Without help from Pazapa, Ms Mericia says, she does not know what she would do, not least because disability remains deeply stigmatised in this corner of the Caribbean.
At times, she has to chase off children who shout abuse at Jesusla, pleading with them to understand that it is not her daughter’s fault; she was simply born that way.
Superstition and blame greet the birth of disabled children, says Marika MacRae, a Canadian woman raised in Haiti who runs Pazapa, which means step-by-step in Haitian creole. “We have parents who want to hand in the child and leave,” she says. “How do you live with giving a child a disability?”
Shocked by the lack of facilities for disabled children, a group of US volunteers set up Pazapa in the early 1980s. At first, they went door to door to search of children with disabilities. Sometimes they were told how many children a family had, only to later spy another, uncounted because of their disability.

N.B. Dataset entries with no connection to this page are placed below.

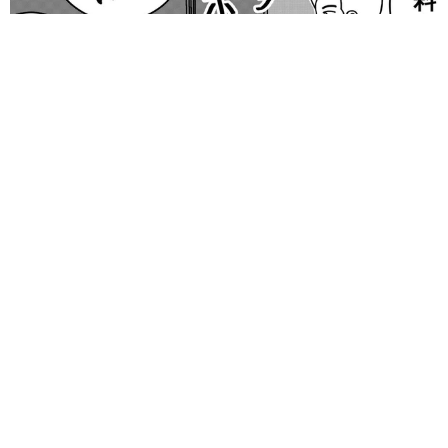
異性に話しかけたらセクハラ？ 黙っていたらフキハラ？ 「最
近、生きるの難しい」令和の職場で悩む上司【漫画】
海川 まこと
2026.08.09
「この人しかいない」26歳差の“年の差婚”をし
た夫婦 出会いは？反対する声はなかった？
今の思いを聞いた
古川 諭香
2026.08.09
「お前さえいなければ金賞取れてた！」高校時
代の演奏会がトラウマ……責められた学生は楽
器修理職人に 10年後再会した因縁の相手から
思わぬ申し出【漫画】
海川 まこと
2026.08.09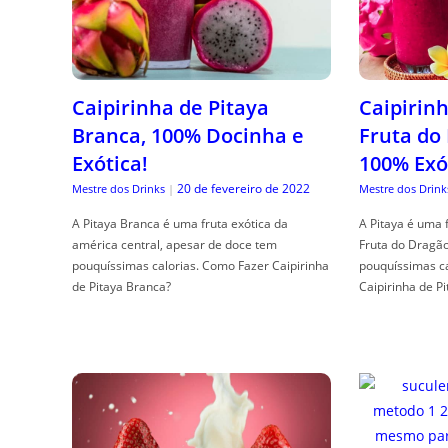
Caipirinha de Pitaya
Caipirinh
Branca, 100% Docinha e
Fruta do
Exótica!
100% Exó
20 de fevereiro de 2022
Mestre dos Drinks
|
Mestre dos Drink
A Pitaya Branca é uma fruta exótica da
A Pitaya é uma 
américa central, apesar de doce tem
Fruta do Dragã
pouquíssimas calorias. Como Fazer Caipirinha
pouquíssimas c
de Pitaya Branca?
Caipirinha de Pi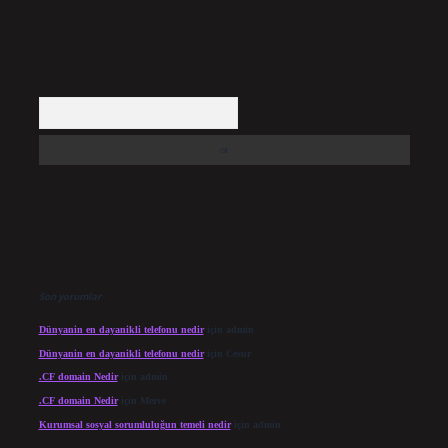
Arama
Son yorumlar
Dünyanin en dayanikli telefonu nedir
için
admin
Dünyanin en dayanikli telefonu nedir
için
Cesur
.CF domain Nedir
için
admin
.CF domain Nedir
için
Merve
Kurumsal sosyal sorumluluğun temeli nedir
için
admin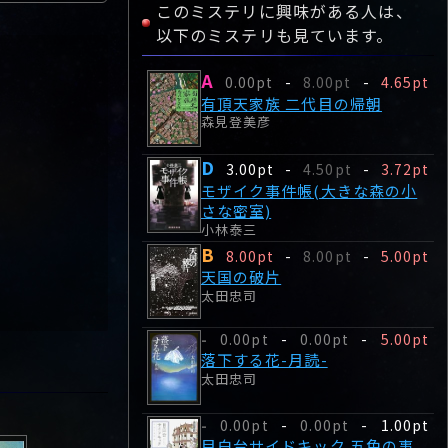
このミステリに興味がある人は、
以下のミステリも見ています。
A
0.00pt
-
8.00pt
-
4.65pt
有頂天家族 二代目の帰朝
森見登美彦
D
3.00pt
-
4.50pt
-
3.72pt
モザイク事件帳(大きな森の小
さな密室)
小林泰三
B
8.00pt
-
8.00pt
-
5.00pt
天国の破片
太田忠司
0.00pt
-
0.00pt
-
5.00pt
-
落下する花-月読-
太田忠司
0.00pt
-
0.00pt
-
1.00pt
-
目白台サイドキック 五色の事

Ms MacRae’s mother Jane took over the project in 1987 and, on her death in 2008, her daughter took her place. Nearly 25 years since her mother began, progress has been made. “We are not looking for them any more,” said Ms MacRae. “They are coming to us.”
Her task was made difficult by the January 2010 earthquake, which killed more than 300,000 people across the island and devastated the school. Two years later, after Pazapa had re-established itself in tents and makeshift buildings on a field on the outskirts of Jacmel, Hurricane Isaac blew up the coast in 2012 and shattered the roof. The GFC stepped in with an emergency grant of $1,500, part of the $67,000 in total it has given Pazapa since 2007.
In this corner of the Caribbean, you are vulnerable says Ms MacRae: “When the forces of nature start to show their strength, there is nothing you can do.”
In December, work starts on a $1.2m school but Pazapa still needs $270,000 if it is to complete it. “Our main challenge is to rebuild. We can’t continue the way we are,” she says.
For now, 133 special needs children and 30 deaf children attend school at Pazapa every day. Few Haitian schools accept disabled children and, without education, they struggle to earn money to support their family or themselves. “They need to be better integrated into society,” Ms MacRae says.” We want children to provide for family if they can.”
There are many for whom education or employment is a distant dream. For some parents, helped by small loans from Pazapa, their children are so severely disabled that “they are slaves to that child as long as they live”, says Ms MacRae.
Once Jesusla’s mother sold goods in the market but now Marie, who is married and has four sons, spends her days caring for her daughter. “I am not the only mother to have a disabled child,” she says. “But life is hard.” Jesusla’s seizures worsen at the time of the full moon, she says. and her mother has to throw water in her face to calm her down.
But progress, though slow, is visible, says her mother. When Jesusla was eight, she could sit up straight, Marie recalls. When she was nine, she could walk. Now Jesusla brings out chairs when guests arrive and when she cleans the yard the job is better than when her mother does it, Marie boasts.
Ms Charles and Jesusla joke on wooden benches outside her home, shaded by the trees above. In the coming weeks and months, Ms Charles will teach her how to wash herself. Looking after Jesusla is not easy, her mother says, but she says her daughter is improving all the time.